Iraq’s Petroleum: Challenges of Managing the Plenty

By Ahmed Mousa Jiyad.

Any opinions expressed are those of the author, and do not necessarily reflect the views of Iraq Business News.

Iraq’s Petroleum Upstream Development
and the Challenges of Managing the Plenty

Extended Abstract based on PowerPoint presentation delivered before the Natural Resource Charter -NRC Annual Conference “Investing Natural Resource Wealth for Sustainable Prosperity” hosted by the Arab Fund for Economic and Social Development-AFSED, held in Kuwait on 6-7 May 2013.

Acknowledgement: I am thankful to Professor Paul Collier, Blavatnik School of Government, University of Oxford, Member of NRC Technical Advisory Group and to Mr Abdulatif Al-Hamad, Chairman, AFESD, Member of NRC Oversight Board for their kind joint invitation, and to their competent staff for profoundly helping with the logistics of my participation.

The contents of my presentation are my own responsibility as independent consultant and scholar and thus do not represent the views and positions of NRC, AFESD or any Iraqi entity.

Since November 2008 Iraq upstream petroleum sub-sector witnessed many serious, unprecedented but interrelated developments: A grand opening to foreign investment; formulation of a new hybrid basic model for long term service contracts; offer the most prized petroleum fields in a short period of time; concluding many contracts through four bid rounds, and more under consideration; formal willingness for transparency measures and compliance to known international standard (EITI); and finally the formulation and adoption of the first ever Integrated National Energy Strategy-INES (Slide nr.3).

The Iraqi case present serious management of the plenty in every aspects: massive development efforts; require massive capital investment; generating massive influx of revenues, some of which will be earmarked for massive payments to the IOCs for cost recovery and remuneration fees, while the rest would finance massive state annual budgets; thus generating massive consequences on main macroeconomics parameters and sustainable development in the country.

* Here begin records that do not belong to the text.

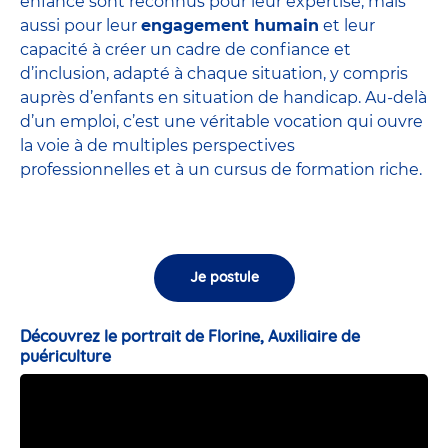
enfance sont
reconnus pour leur expertise
, mais
aussi pour leur
engagement humain
et leur
capacité à créer un cadre de confiance et
d’inclusion, adapté à chaque situation, y compris
auprès d’enfants en situation de handicap. Au-delà
d’un emploi, c’est une véritable vocation qui ouvre
la voie à de multiples perspectives
professionnelles et à un cursus de formation riche.
Je postule
Découvrez le portrait de Florine, Auxiliaire de
puériculture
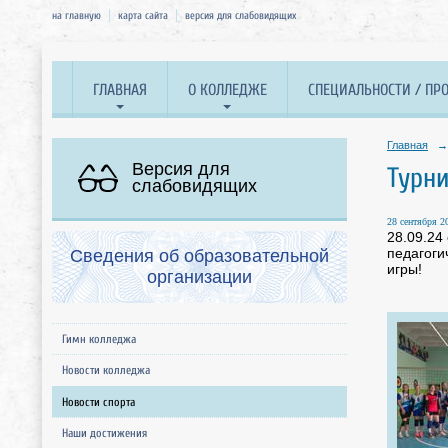
на главную
карта сайта
версия для слабовидящих
ГЛАВНАЯ
О КОЛЛЕДЖЕ
СПЕЦИАЛЬНОСТИ / ПР
Главная
→
Версия для
Турни
слабовидящих
28 сентября 20
28.09.24
педагоги
Сведения об образовательной
игры!
организации
Гимн колледжа
Новости колледжа
Новости спорта
Наши достижения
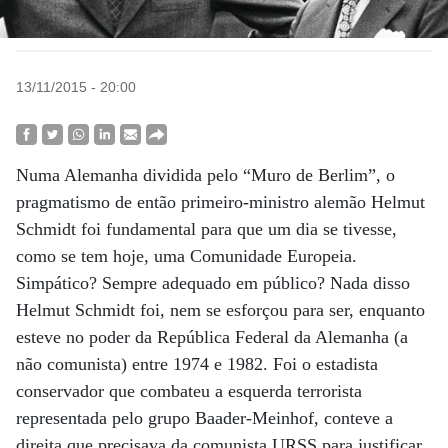
13/11/2015 - 20:00
Numa Alemanha dividida pelo “Muro de Berlim”, o
pragmatismo de então primeiro-ministro alemão Helmut
Schmidt foi fundamental para que um dia se tivesse,
como se tem hoje, uma Comunidade Europeia.
Simpático? Sempre adequado em público? Nada disso
Helmut Schmidt foi, nem se esforçou para ser, enquanto
esteve no poder da República Federal da Alemanha (a
não comunista) entre 1974 e 1982. Foi o estadista
conservador que combateu a esquerda terrorista
representada pelo grupo Baader-Meinhof, conteve a
direita que precisava da comunista URSS para justificar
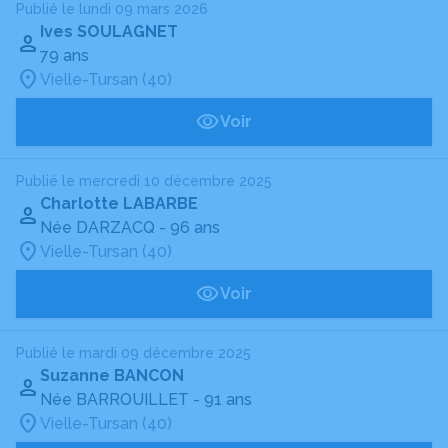
Publié le lundi 09 mars 2026
Ives SOULAGNET
79 ans
Vielle-Tursan (40)
Voir
Publié le mercredi 10 décembre 2025
Charlotte LABARBE
Née DARZACQ
- 96 ans
Vielle-Tursan (40)
Voir
Publié le mardi 09 décembre 2025
Suzanne BANCON
Née BARROUILLET
- 91 ans
Vielle-Tursan (40)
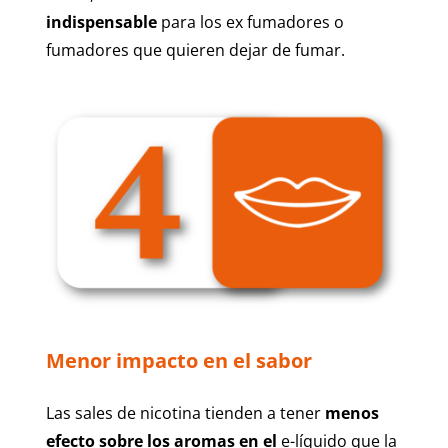
indispensable
para los ex fumadores o
fumadores que quieren dejar de fumar.
Menor impacto en el sabor
Las sales de nicotina tienden a tener
menos
efecto sobre los aromas en el
e-líquido que la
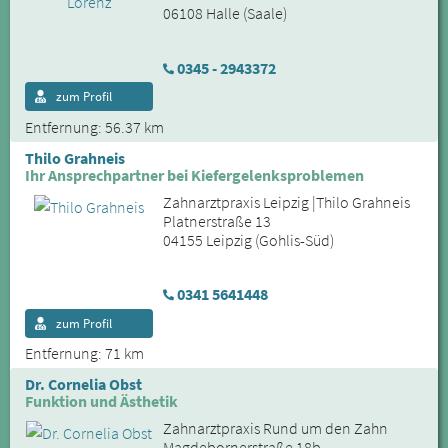
06108 Halle (Saale)
0345 - 2943372
zum Profil
Entfernung: 56.37 km
Thilo Grahneis
Ihr Ansprechpartner bei Kiefergelenksproblemen
Zahnarztpraxis Leipzig |Thilo Grahneis
Platnerstraße 13
04155 Leipzig (Gohlis-Süd)
0341 5641448
zum Profil
Entfernung: 71 km
Dr. Cornelia Obst
Funktion und Ästhetik
Zahnarztpraxis Rund um den Zahn
Magdebornerstraße 18b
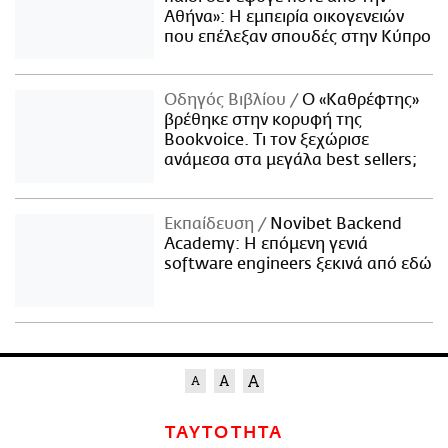
Αθήνα»: Η εμπειρία οικογενειών
που επέλεξαν σπουδές στην Κύπρο
Οδηγός Βιβλίου
Ο «Καθρέφτης»
βρέθηκε στην κορυφή της
Bookvoice. Τι τον ξεχώρισε
ανάμεσα στα μεγάλα best sellers;
Εκπαίδευση
Novibet Backend
Academy: Η επόμενη γενιά
software engineers ξεκινά από εδώ
ΤΑΥΤΟΤΗΤΑ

Successful or otherwise the Iraqi case would have serious ramifications for the political economy of relationships between host governments and IOCs, and thus entails constant monitoring and professional objective and independent analysis.

Contractually, the concluded deals would uplift oil production capacity to an unprecedented level at unusual short pace. However, professional debate and different studies appeared to have impacted the official view to endorse lower, more feasible and realistic targets. This is expressed by three options comprising deferent plateau targets and time horizons that were considered by the recently finalised Integrated National Energy Strategy (INES).